Someone who wishes to remain anonymous writes:
I’m working on building a predictive model (not causal) of the onset of diabetes mellitus using electronic medical records from a semi-panel of HMO patients. The dependent variable is blood glucose level. The unit of analysis is the patient visit to a network doctor or hospitalization in a network hospital aggregated to the month-year level. The time frame is from the early 80s to the present. Since my focus is on the onset of the disease, my approach is agnostic and prospective. I would like to derive data-driven answers to questions of co-morbidity, patient health and wellness based on physical measures such as BMI or BP as well as physician and hospital quality as an inherent part of the model output.
To me, addressing these issues with data of this type would require multiple models for full coverage:
1) A survival model to capture censoring and time to disease onset
– Censoring can have multiple causes: diagnosed with diabetes type 1 or 2, lost to followup, death, etc
2) Multiple hierarchical bayesian models for massively categorical variables such as patient, diagnosis, doctor, hospital to capture the differing dependence structures
– Patient within zipcode, community, county, state to capture the social determinants of health
– Patient within a family network, e.g., children, siblings, parents, etc., to reflect familial history of disease
– Patient and diagnoses received — thousands of possible diagnoses which collapse into higher levels
– Patient within HMO doctor and hospital network
– Doctor within specialty — probably 70 or so specialties overall
– Doctor within zipcode, community, county, state
– Hospital within zipcode, community, county, state
3) As available, the impact of programs and interventions designed to promote wellness, mitigate or prevent disease…these could include recommendations regarding exercise, diet, etc.
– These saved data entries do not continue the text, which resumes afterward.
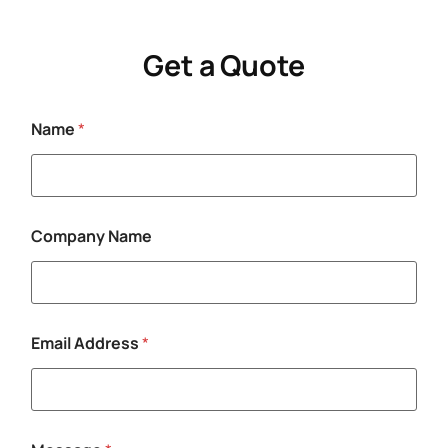
Get a Quote
Name
*
N
Company Name
a
m
e
E
m
a
Email Address
*
i
l
C
o
m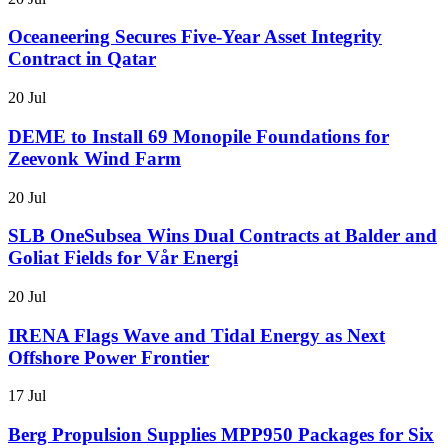
Oceaneering Secures Five-Year Asset Integrity
Contract in Qatar
20 Jul
DEME to Install 69 Monopile Foundations for
Zeevonk Wind Farm
20 Jul
SLB OneSubsea Wins Dual Contracts at Balder and
Goliat Fields for Vår Energi
20 Jul
IRENA Flags Wave and Tidal Energy as Next
Offshore Power Frontier
17 Jul
Berg Propulsion Supplies MPP950 Packages for Six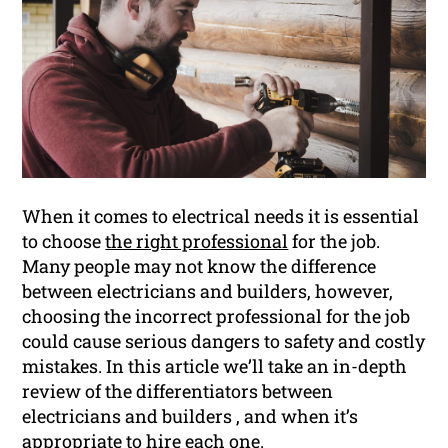
When it comes to electrical needs it is essential
to choose
the right professional
for the job.
Many people may not know the difference
between electricians and builders, however,
choosing the incorrect professional for the job
could cause serious dangers to safety and costly
mistakes. In this article we’ll take an in-depth
review of the differentiators between
electricians and builders , and when it’s
appropriate to hire each one.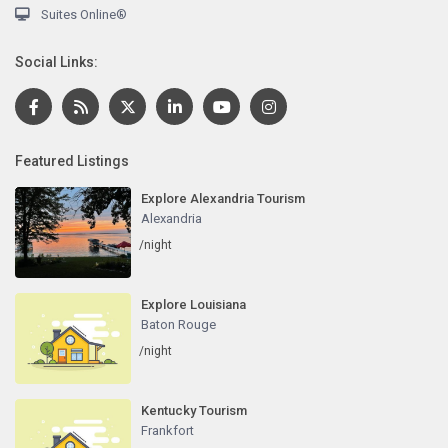
Suites Online®
Social Links:
Featured Listings
Explore Alexandria Tourism
Alexandria
/night
Explore Louisiana
Baton Rouge
/night
Kentucky Tourism
Frankfort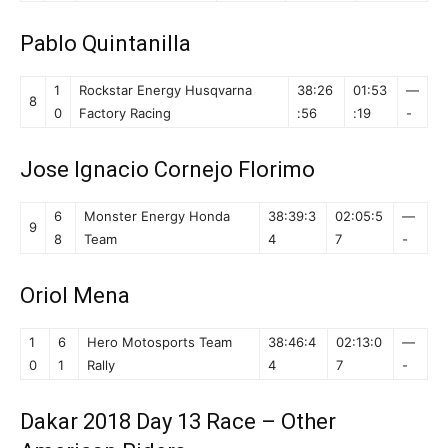
Pablo Quintanilla
1
Rockstar Energy Husqvarna
38:26
01:53
—
8
0
Factory Racing
:56
:19
-
Jose Ignacio Cornejo Florimo
6
Monster Energy Honda
38:39:3
02:05:5
—
9
8
Team
4
7
-
Oriol Mena
1
6
Hero Motosports Team
38:46:4
02:13:0
—
0
1
Rally
4
7
-
Dakar 2018 Day 13 Race – Other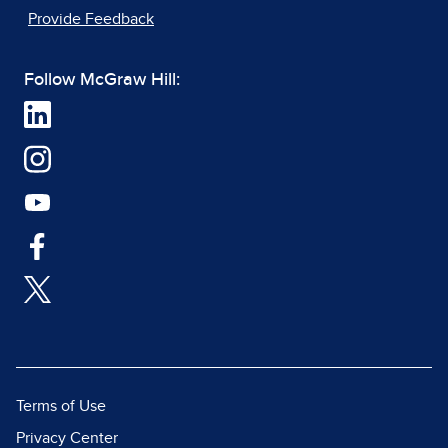
Provide Feedback
Follow McGraw Hill:
Terms of Use
Privacy Center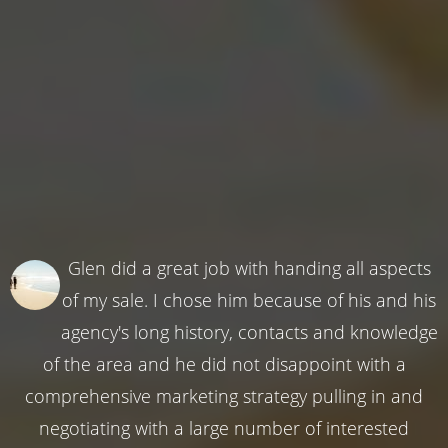
Glen did a great job with handing all aspects
of my sale. I chose him because of his and his
agency's long history, contacts and knowledge
of the area and he did not disappoint with a
comprehensive marketing strategy pulling in and
negotiating with a large number of interested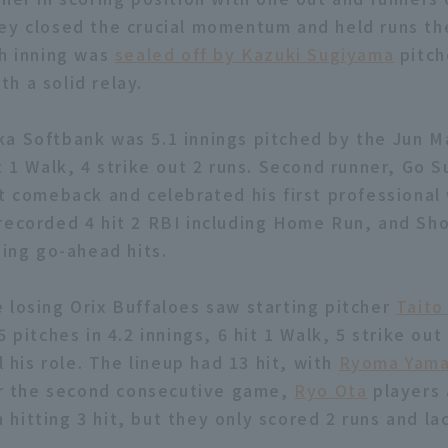
ey closed the crucial momentum and held runs th
th inning was
sealed off by Kazuki Sugiyama
pitch
h a solid relay.
a Softbank was 5.1 innings pitched by the Jun M
t 1 Walk, 4 strike out 2 runs. Second runner, Go S
t comeback and celebrated his first professional 
recorded 4 hit 2 RBI including Home Run, and Sho
ding go-ahead hits.
 losing Orix Buffaloes saw starting pitcher
Taito
5 pitches in 4.2 innings, 6 hit 1 Walk, 5 strike out
ll his role. The lineup had 13 hit, with
Ryoma Yam
for the second consecutive game,
Ryo Ota
players
 hitting 3 hit, but they only scored 2 runs and la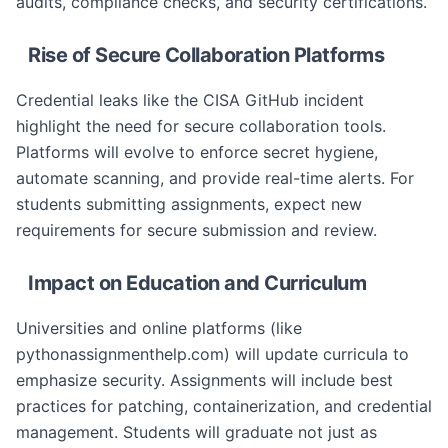
audits, compliance checks, and security certifications.
Rise of Secure Collaboration Platforms
Credential leaks like the CISA GitHub incident
highlight the need for secure collaboration tools.
Platforms will evolve to enforce secret hygiene,
automate scanning, and provide real-time alerts. For
students submitting assignments, expect new
requirements for secure submission and review.
Impact on Education and Curriculum
Universities and online platforms (like
pythonassignmenthelp.com) will update curricula to
emphasize security. Assignments will include best
practices for patching, containerization, and credential
management. Students will graduate not just as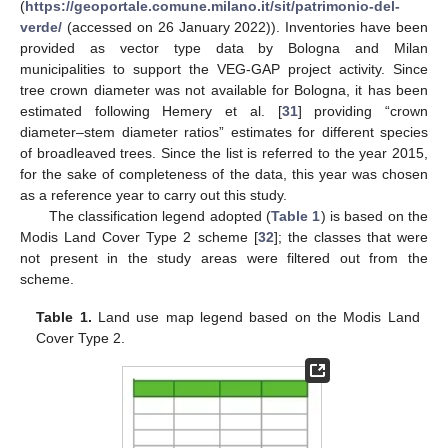
(
https://geoportale.comune.milano.it/sit/patrimonio-del-
verde/
(accessed on 26 January 2022)). Inventories have been
provided as vector type data by Bologna and Milan
municipalities to support the VEG-GAP project activity. Since
tree crown diameter was not available for Bologna, it has been
estimated following Hemery et al. [
31
] providing “crown
diameter–stem diameter ratios” estimates for different species
of broadleaved trees. Since the list is referred to the year 2015,
for the sake of completeness of the data, this year was chosen
as a reference year to carry out this study.
The classification legend adopted (
Table 1
) is based on the
Modis Land Cover Type 2 scheme [
32
]; the classes that were
not present in the study areas were filtered out from the
scheme.
Table 1.
Land use map legend based on the Modis Land
Cover Type 2.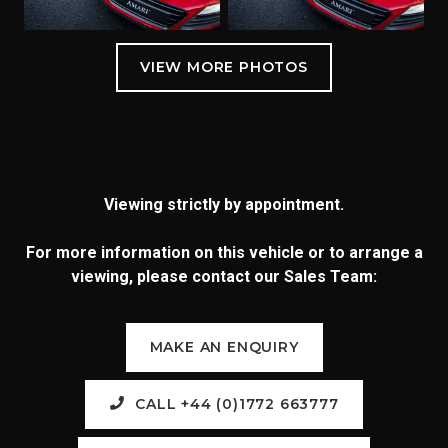
Viewing strictly by appointment.
For more information on this vehicle or to arrange a
viewing, please contact our Sales Team:
MAKE AN ENQUIRY
CALL +44 (0)1772 663777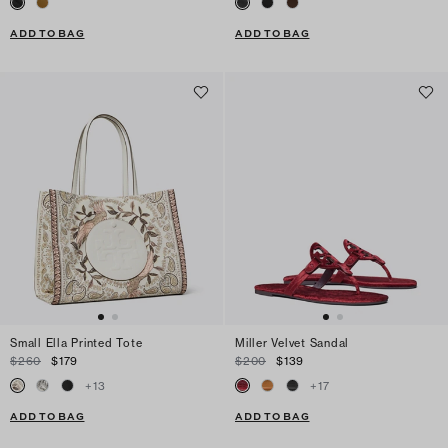
ADD TO BAG
ADD TO BAG
Small Ella Printed Tote
Miller Velvet Sandal
$260
$179
$200
$139
+
13
+
17
ADD TO BAG
ADD TO BAG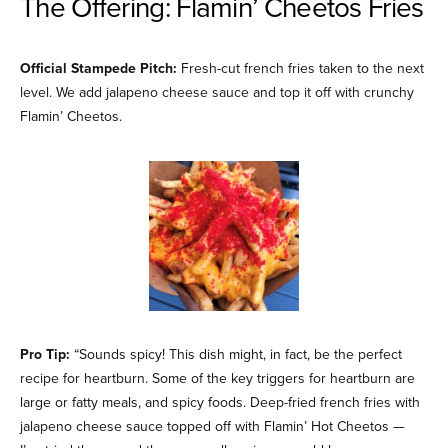
The Offering: Flamin’ Cheetos Fries
Official Stampede Pitch:
Fresh-cut french fries taken to the next
level. We add jalapeno cheese sauce and top it off with crunchy
Flamin’ Cheetos.
Pro Tip:
“Sounds spicy! This dish might, in fact, be the perfect
recipe for heartburn. Some of the key triggers for heartburn are
large or fatty meals, and spicy foods. Deep-fried french fries with
jalapeno cheese sauce topped off with Flamin’ Hot Cheetos —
4) Given the wide time frame, macro-economic indexes to capture the well-known impact of the business cycle on the determinants of medically-related activities
These are preliminary thoughts as I have not yet begun the process of testing the need for specifying all of these hierarchies since I am still in the initial stages of the analysis. Just getting this data lined up and talking together is a significant challenge in and of itself.
My question for you concerns the need for multiple models when the dependence structures overlap and are as messy as in the present case. I’m sure you’re going to advise against such a wide-ranging predictive design, enjoining me to greater research focus and specificity. My preference is to retain an expansive and exploratory stance and not to simplify the in-going hypotheses just for the sake of the modeling. Honestly, I think that there is already too much specificity in the literature which does little or nothing to uncover and identify the broad antecedents of this illness.
What do you think? Am I missing something? Suggestions?
P.S. Is anyone working on hierarchical survival models?
My reply: It does sound kind of appealing to just throw everything into the model and let Stan sort it out. On the other hand, it also seems like the “throw it all in at once” strategy is a recipe for confusion, and it could be hard to interpret the results. So let me give you the generic suggestion that, whatever model you start with, you check it out using fake-data simulation (that is, simulate fake data from the model, then fit the model and check that you can recover the parameters of interest and make good predictions). And I’d suggest starting simple and working up from there. Ultimately I think a more complex model is better and should be more believable, but you might have to work up to it, because of challenges of computation, identification, and understanding of the model.
P.S. Matt Gribble adds:
I wanted to plug some exciting work by Michael Crowther extending generalized gamma regression to have random effects not only on the log-hazards scale (frailty models) but also on the log-relative median survival time scale. The paper’s in press at Statistics in Medicine, and I had nothing to do with it but can’t wait to cite/use it. http://onlinelibrary.wiley.com/doi/10.1002/sim.6191/abstract
Not quite what I plugged (I was basing the plug about survival time random effects on slides I saw of his, not on the actual paper) but I think this ref is still cutting-edge stuff in the theme of hierarchical survival models.